▶ **TASK DETAILS**
Within the data that follows, tally every line containing "screenshot". Provide only the tally.

▶ **DATA SHOWN**
§
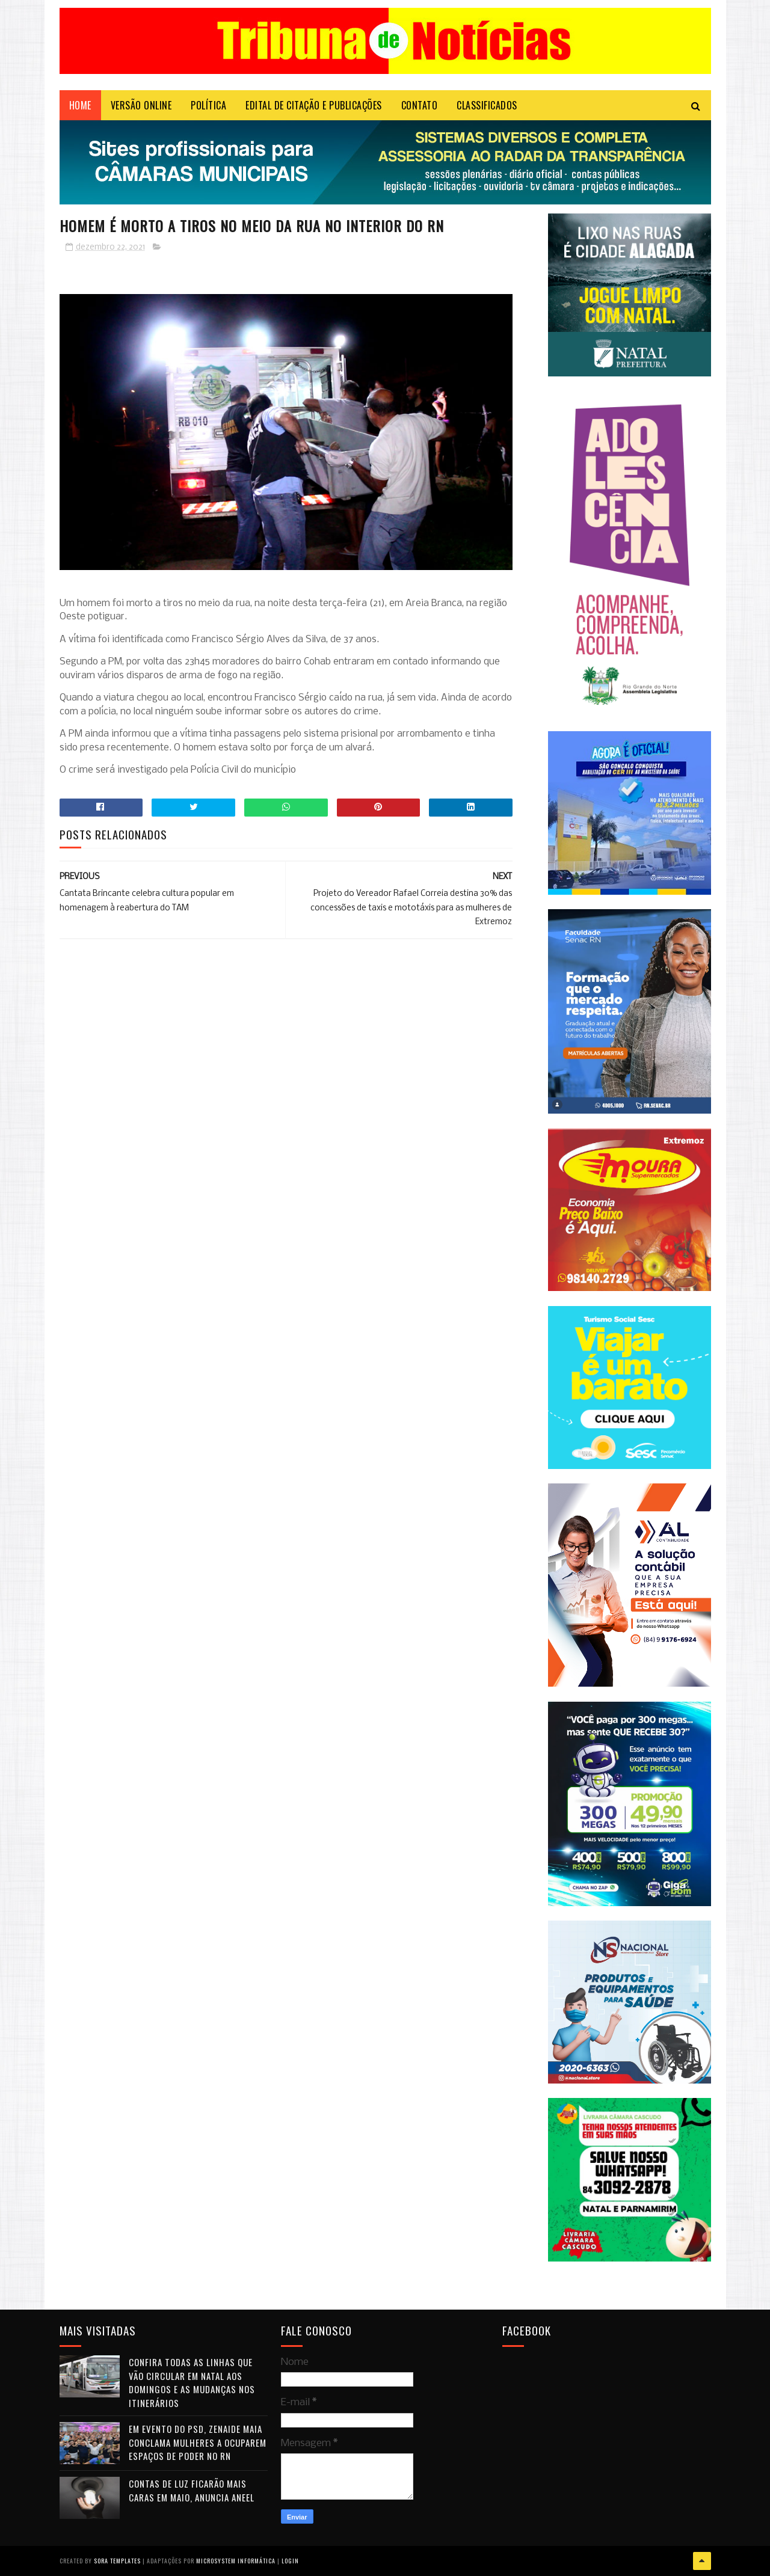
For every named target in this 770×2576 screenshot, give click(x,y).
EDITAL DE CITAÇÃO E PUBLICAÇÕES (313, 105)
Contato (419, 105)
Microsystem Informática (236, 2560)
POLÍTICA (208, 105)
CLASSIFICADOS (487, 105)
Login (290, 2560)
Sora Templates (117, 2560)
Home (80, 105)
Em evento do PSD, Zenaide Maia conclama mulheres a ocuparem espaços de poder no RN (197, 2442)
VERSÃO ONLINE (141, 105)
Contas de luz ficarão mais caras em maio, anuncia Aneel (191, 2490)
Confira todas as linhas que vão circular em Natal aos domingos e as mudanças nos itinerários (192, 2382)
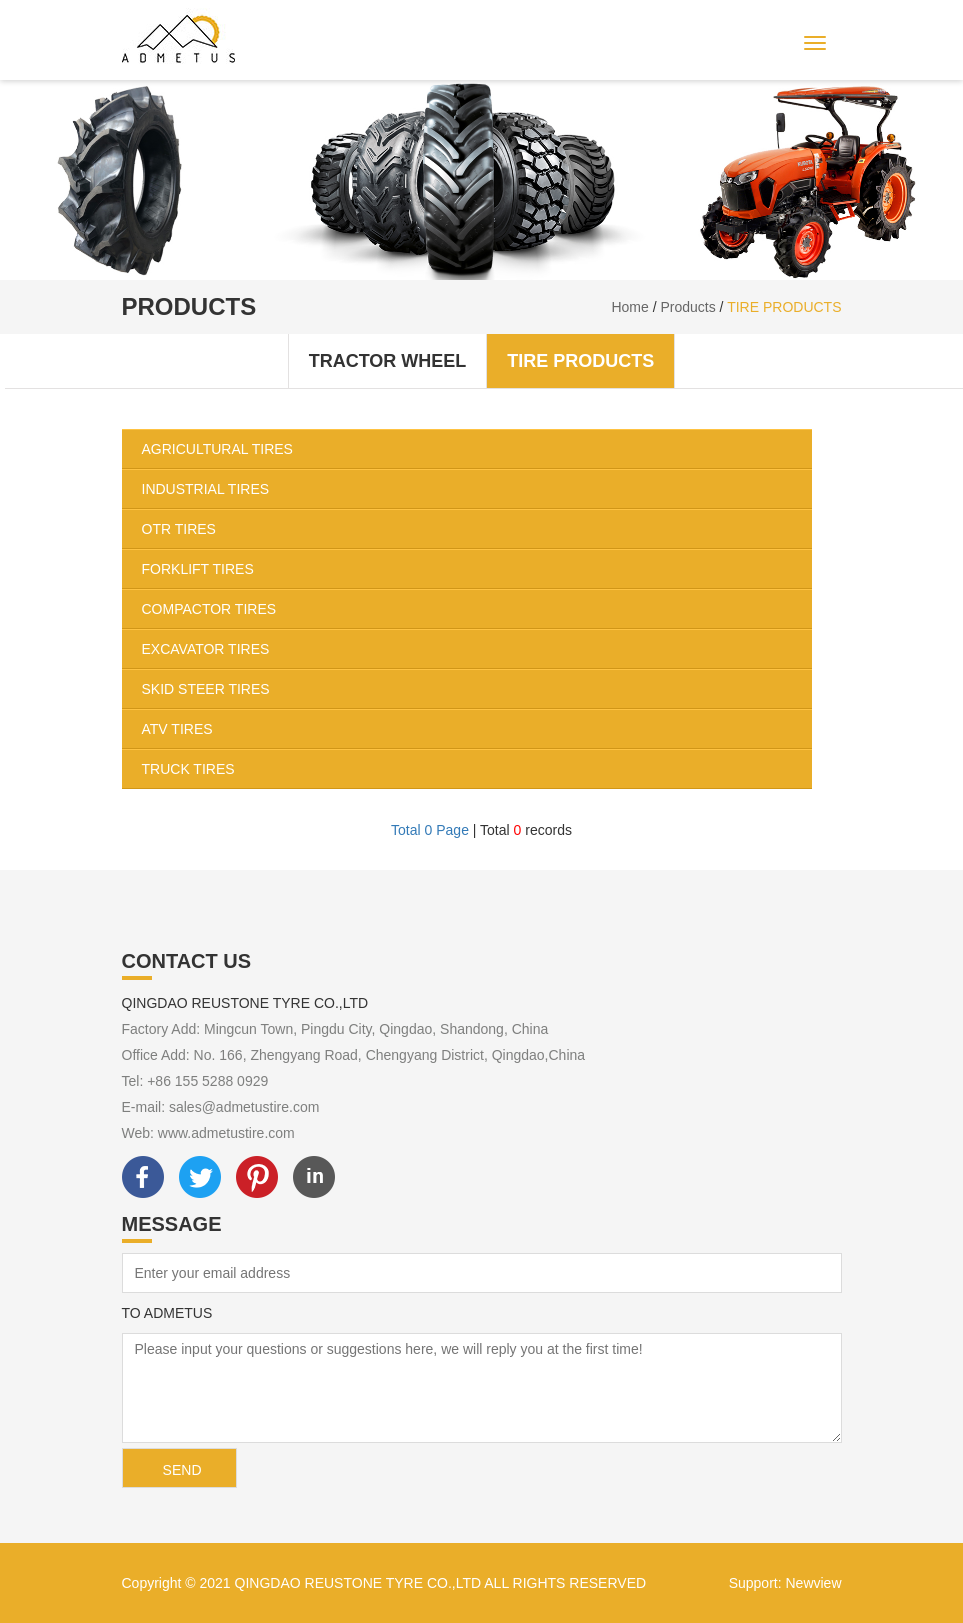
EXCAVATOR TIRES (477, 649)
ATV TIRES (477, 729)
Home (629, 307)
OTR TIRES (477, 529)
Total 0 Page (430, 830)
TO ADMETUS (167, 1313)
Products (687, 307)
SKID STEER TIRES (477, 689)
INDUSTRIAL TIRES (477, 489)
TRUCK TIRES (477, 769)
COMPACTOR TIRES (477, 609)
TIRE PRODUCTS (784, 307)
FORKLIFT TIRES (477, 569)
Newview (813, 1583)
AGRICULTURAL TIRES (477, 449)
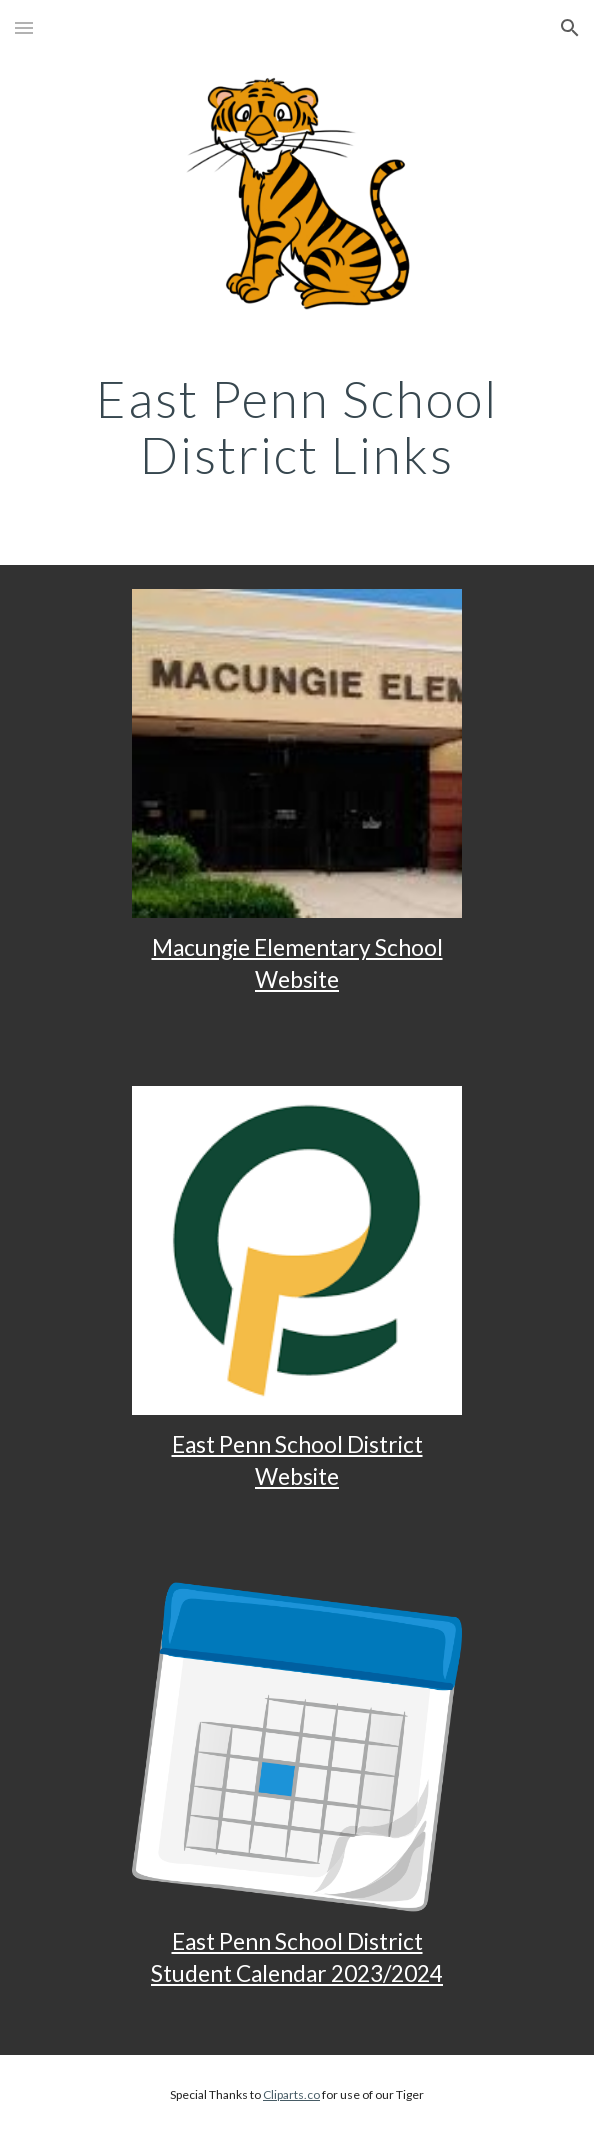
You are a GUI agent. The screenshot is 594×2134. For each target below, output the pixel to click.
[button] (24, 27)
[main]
§
▶ **WORKED SOLUTION**
2